**PROBLEM REQUIREMENTS:**
Which lines of the entries below contain the string "loans"? Copy each one.

######

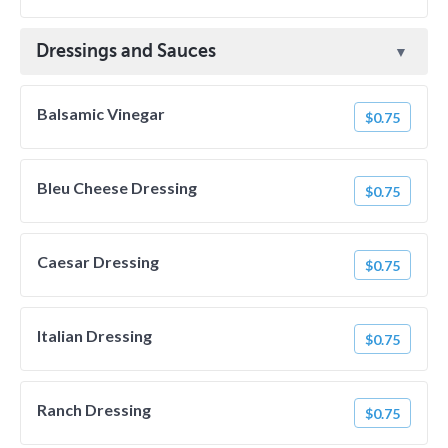
Dressings and Sauces
Balsamic Vinegar
$0.75
Bleu Cheese Dressing
$0.75
Caesar Dressing
$0.75
Italian Dressing
$0.75
Ranch Dressing
$0.75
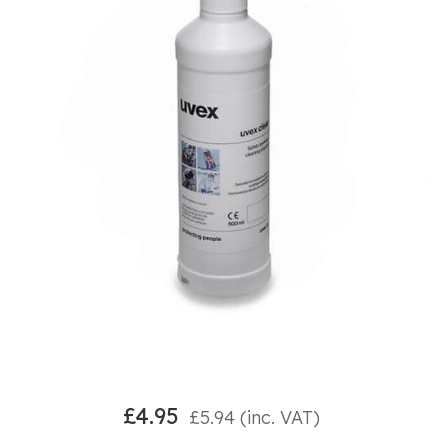
£
4.95
£
5.94
(inc. VAT)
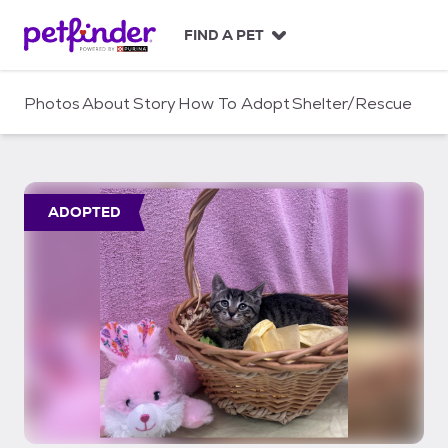
S
k
FIND A PET
i
p
t
Photos
About
Story
How To Adopt
Shelter/Rescue
o
c
o
n
t
ADOPTED
e
n
t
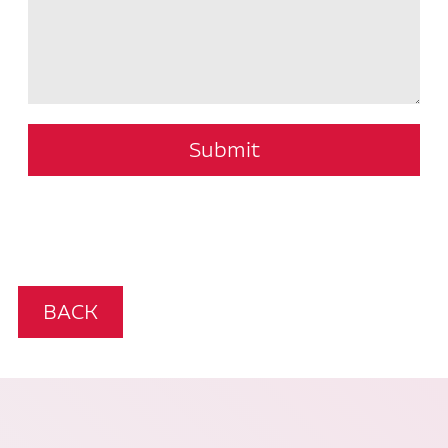
Submit
BACK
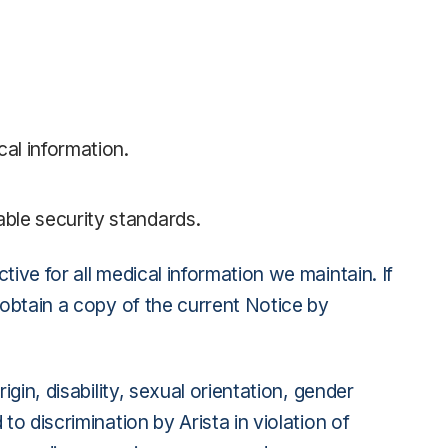
cal information.
able security standards.
ive for all medical information we maintain. If
 obtain a copy of the current Notice by
gin, disability, sexual orientation, gender
o discrimination by Arista in violation of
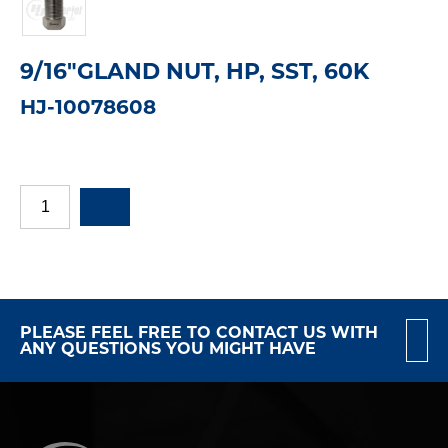
9/16"GLAND NUT, HP, SST, 60K
HJ-10078608
PLEASE FEEL FREE TO CONTACT US WITH
ANY QUESTIONS YOU MIGHT HAVE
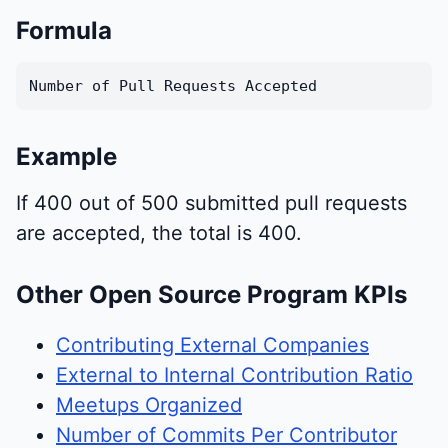
Formula
Number of Pull Requests Accepted
Example
If 400 out of 500 submitted pull requests
are accepted, the total is 400.
Other Open Source Program KPIs
Contributing External Companies
External to Internal Contribution Ratio
Meetups Organized
Number of Commits Per Contributor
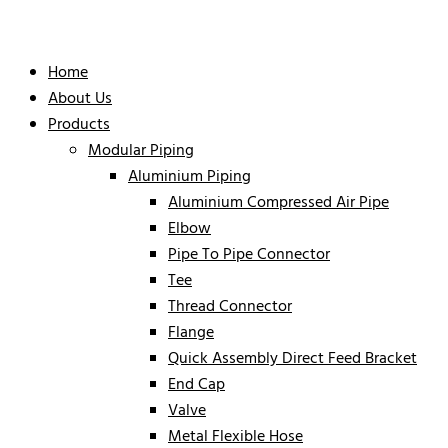
Home
About Us
Products
Modular Piping
Aluminium Piping
Aluminium Compressed Air Pipe
Elbow
Pipe To Pipe Connector
Tee
Thread Connector
Flange
Quick Assembly Direct Feed Bracket
End Cap
Valve
Metal Flexible Hose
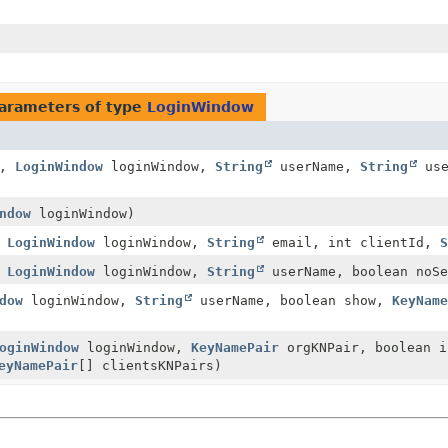
arameters of type
LoginWindow
x,
LoginWindow
loginWindow,
String
userName,
String
use
ndow
loginWindow)
,
LoginWindow
loginWindow,
String
email, int clientId,
,
LoginWindow
loginWindow,
String
userName, boolean noSe
dow
loginWindow,
String
userName, boolean show,
KeyNam
oginWindow
loginWindow,
KeyNamePair
orgKNPair, boolean 
eyNamePair
[] clientsKNPairs)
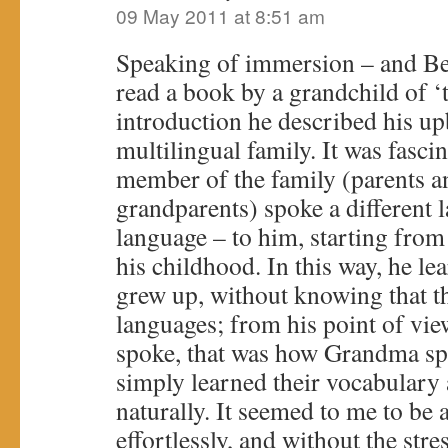
09 May 2011 at 8:51 am
Speaking of immersion – and Ber
read a book by a grandchild of ‘t
introduction he described his up
multilingual family. It was fasci
member of the family (parents an
grandparents) spoke a different 
language – to him, starting from
his childhood. In this way, he le
grew up, without knowing that th
languages; from his point of v
spoke, that was how Grandma sp
simply learned their vocabulary
naturally. It seemed to me to be 
effortlessly, and without the stre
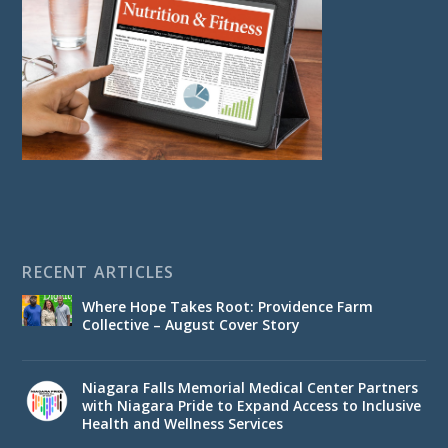
RECENT ARTICLES
Where Hope Takes Root: Providence Farm
Collective – August Cover Story
Niagara Falls Memorial Medical Center Partners
with Niagara Pride to Expand Access to Inclusive
Health and Wellness Services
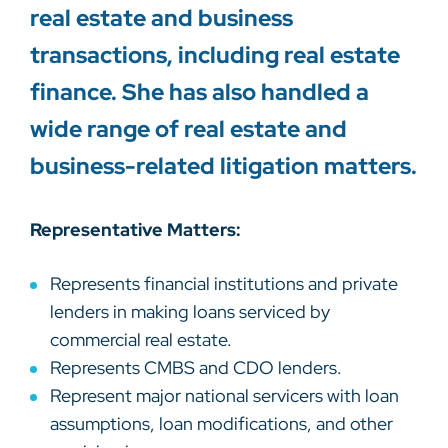
real estate and business
transactions, including real estate
finance. She has also handled a
wide range of real estate and
business-related litigation matters.
Representative Matters:
Represents financial institutions and private
lenders in making loans serviced by
commercial real estate.
Represents CMBS and CDO lenders.
Represent major national servicers with loan
assumptions, loan modifications, and other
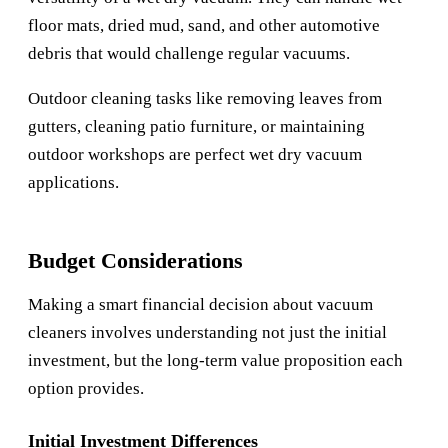
floor mats, dried mud, sand, and other automotive
debris that would challenge regular vacuums.
Outdoor cleaning tasks like removing leaves from
gutters, cleaning patio furniture, or maintaining
outdoor workshops are perfect wet dry vacuum
applications.
Budget Considerations
Making a smart financial decision about vacuum
cleaners involves understanding not just the initial
investment, but the long-term value proposition each
option provides.
Initial Investment Differences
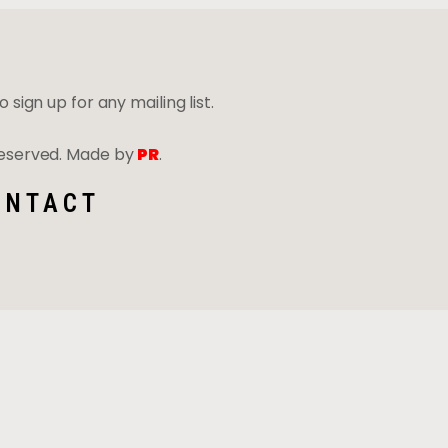
 sign up for any mailing list.
 Reserved. Made by
PR
.
ONTACT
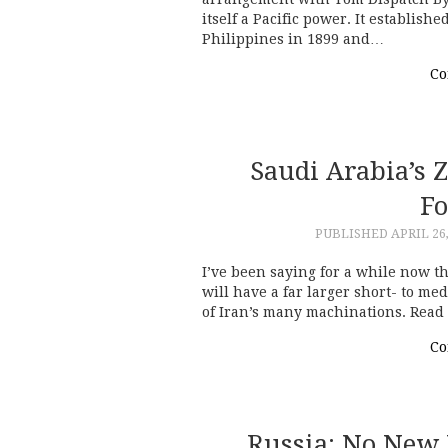
itself a Pacific power. It establis
Philippines in 1899 and…
Co
Saudi Arabia’s Z
Fo
PUBLISHED
APRIL 26
I’ve been saying for a while now t
will have a far larger short- to m
of Iran’s many machinations. Read
Co
Russia: No New 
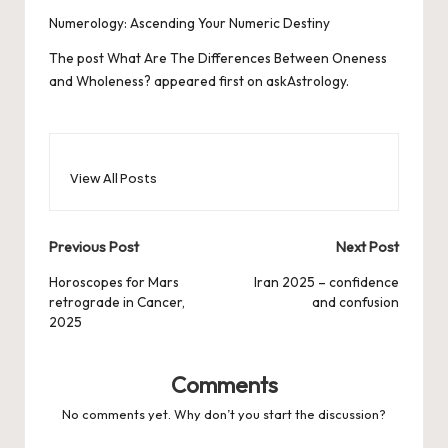
Numerology: Ascending Your Numeric Destiny
The post
What Are The Differences Between Oneness
and Wholeness?
appeared first on
askAstrology
.
View All Posts
Post
Previous Post
Next Post
navigation
Horoscopes for Mars
Iran 2025 – confidence
retrograde in Cancer,
and confusion
2025
Comments
No comments yet. Why don’t you start the discussion?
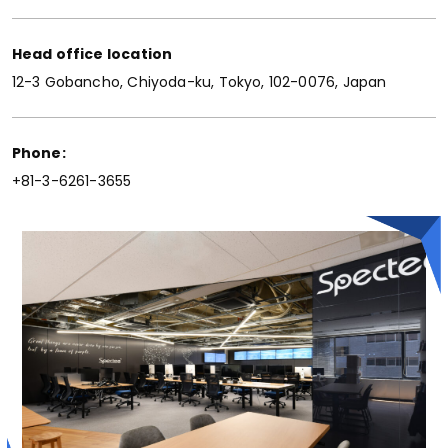
Head office location
12-3 Gobancho, Chiyoda-ku, Tokyo, 102-0076, Japan
Phone:
+81-3-6261-3655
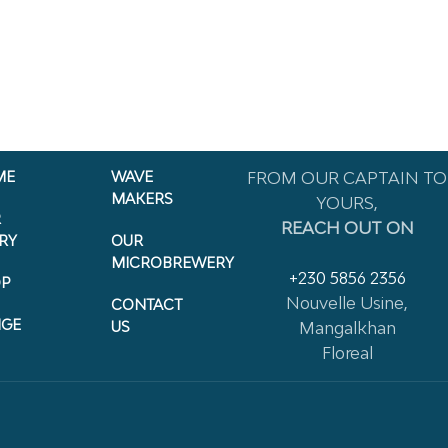
ME
WAVE
FROM OUR CAPTAIN TO
MAKERS
YOURS,
R
REACH OUT ON
RY
OUR
MICROBREWERY
+230 5856 2356
P
Nouvelle Usine,
CONTACT
NGE
US
Mangalkhan
Floreal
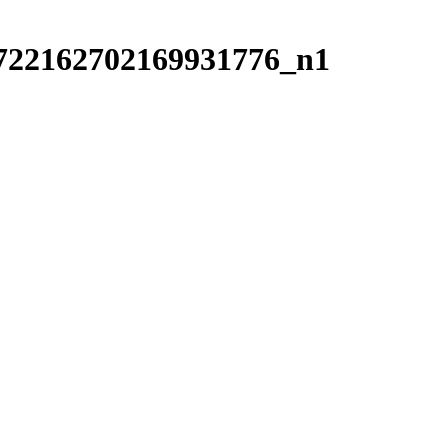
722162702169931776_n1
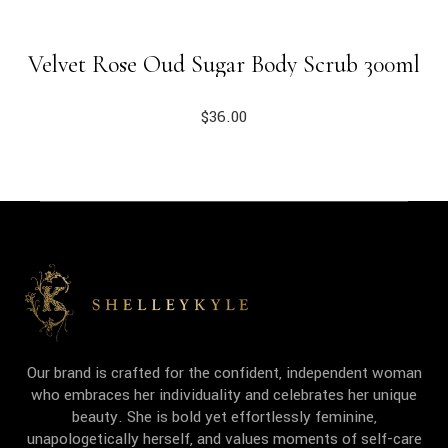
Velvet Rose Oud Sugar Body Scrub 300ml
$
36.00
Our brand is crafted for the confident, independent woman
who embraces her individuality and celebrates her unique
beauty. She is bold yet effortlessly feminine,
unapologetically herself, and values moments of self-care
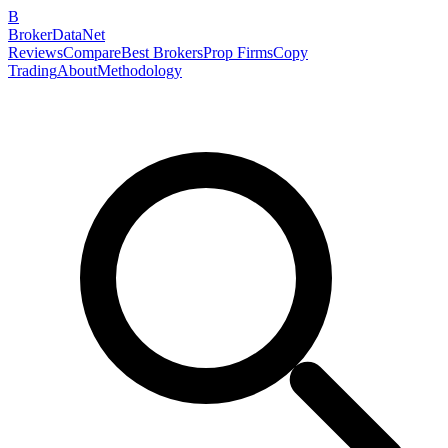
B
BrokerDataNet
Reviews
Compare
Best Brokers
Prop Firms
Copy
Trading
About
Methodology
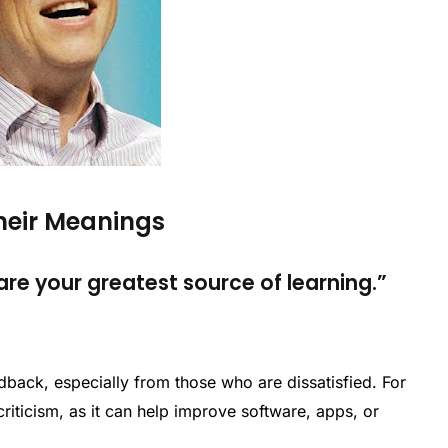
Their Meanings
e your greatest source of learning.”
back, especially from those who are dissatisfied. For
riticism, as it can help improve software, apps, or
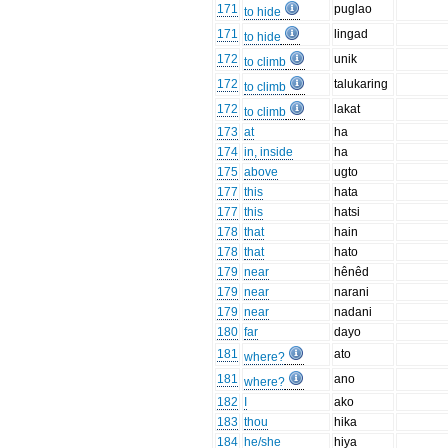
171
puglao
to hide
171
lingad
to hide
172
unik
to climb
172
talukaring
to climb
172
lakat
to climb
173
at
ha
174
in, inside
ha
175
above
ugto
177
this
hata
177
this
hatsi
178
that
hain
178
that
hato
179
near
hênêd
179
near
narani
179
near
nadani
180
far
dayo
181
ato
where?
181
ano
where?
182
I
ako
183
thou
hika
184
he/she
hiya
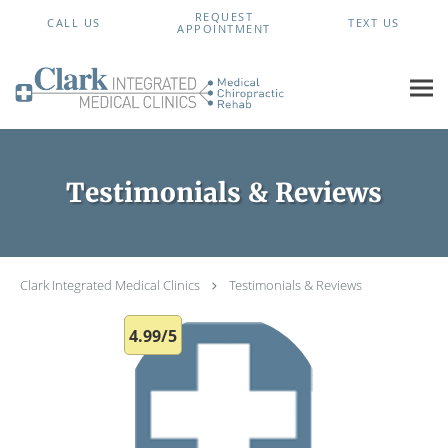
Skip to main content
REQUEST
CALL US
TEXT US
APPOINTMENT
Testimonials & Reviews
Clark Integrated Medical Clinics
Testimonials & Reviews
4.99/5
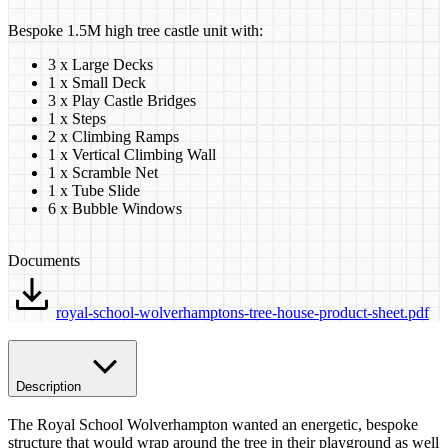
Bespoke 1.5M high tree castle unit with:
3 x Large Decks
1 x Small Deck
3 x Play Castle Bridges
1 x Steps
2 x Climbing Ramps
1 x Vertical Climbing Wall
1 x Scramble Net
1 x Tube Slide
6 x Bubble Windows
Documents
royal-school-wolverhamptons-tree-house-product-sheet.pdf
Description
The Royal School Wolverhampton wanted an energetic, bespoke
structure that would wrap around the tree in their playground as well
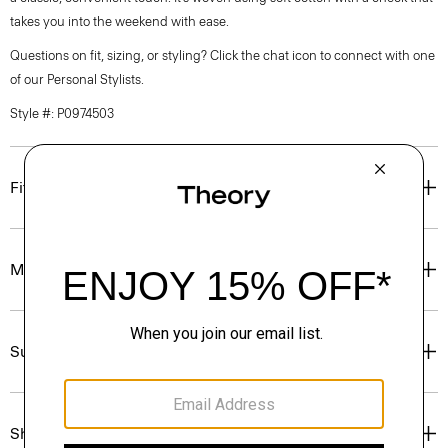
takes you into the weekend with ease.
Questions on fit, sizing, or styling? Click the chat icon to connect with one
of our Personal Stylists.
Style #: P0974503
Fit
Materials & Care
Sustainability & Traceability
Shipping, Returns & Exchanges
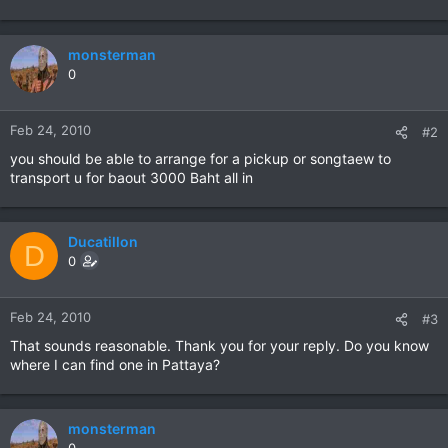
monsterman
0
Feb 24, 2010
#2
you should be able to arrange for a pickup or songtaew to
transport u for baout 3000 Baht all in
Ducatillon
D
0
Feb 24, 2010
#3
That sounds reasonable. Thank you for your reply. Do you know
where I can find one in Pattaya?
monsterman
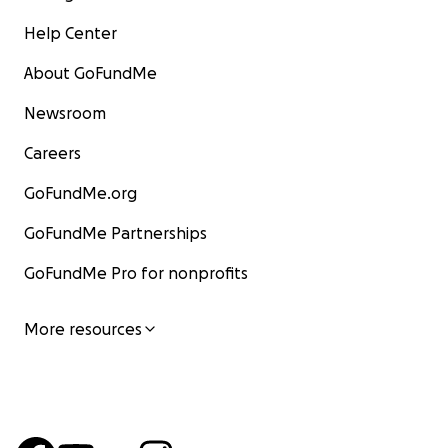
Help Center
About GoFundMe
Newsroom
Careers
GoFundMe.org
GoFundMe Partnerships
GoFundMe Pro for nonprofits
More resources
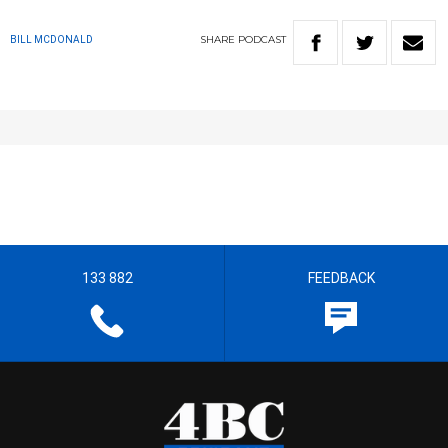
SHARE
PODCAST
BILL MCDONALD
133 882
FEEDBACK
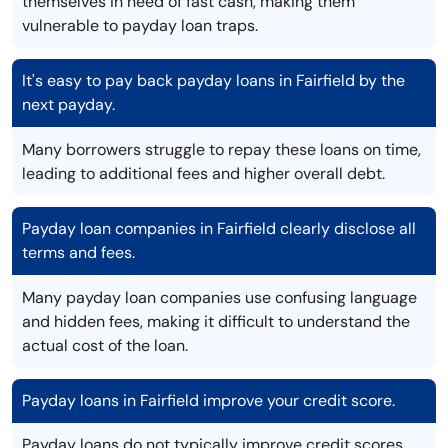
themselves in need of fast cash, making them
vulnerable to payday loan traps.
It's easy to pay back payday loans in Fairfield by the
next payday.
Many borrowers struggle to repay these loans on time,
leading to additional fees and higher overall debt.
Payday loan companies in Fairfield clearly disclose all
terms and fees.
Many payday loan companies use confusing language
and hidden fees, making it difficult to understand the
actual cost of the loan.
Payday loans in Fairfield improve your credit score.
Payday loans do not typically improve credit scores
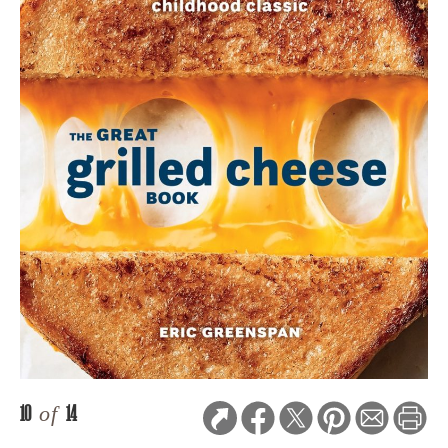
10
of
14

######

**ANSWER SPACE:**
lenders in making loans serviced by
It's easy to pay back payday loans in Fairfield by the
Many borrowers struggle to repay these loans on time,
Payday loans in Fairfield improve your credit score.
Payday loans do not typically improve credit scores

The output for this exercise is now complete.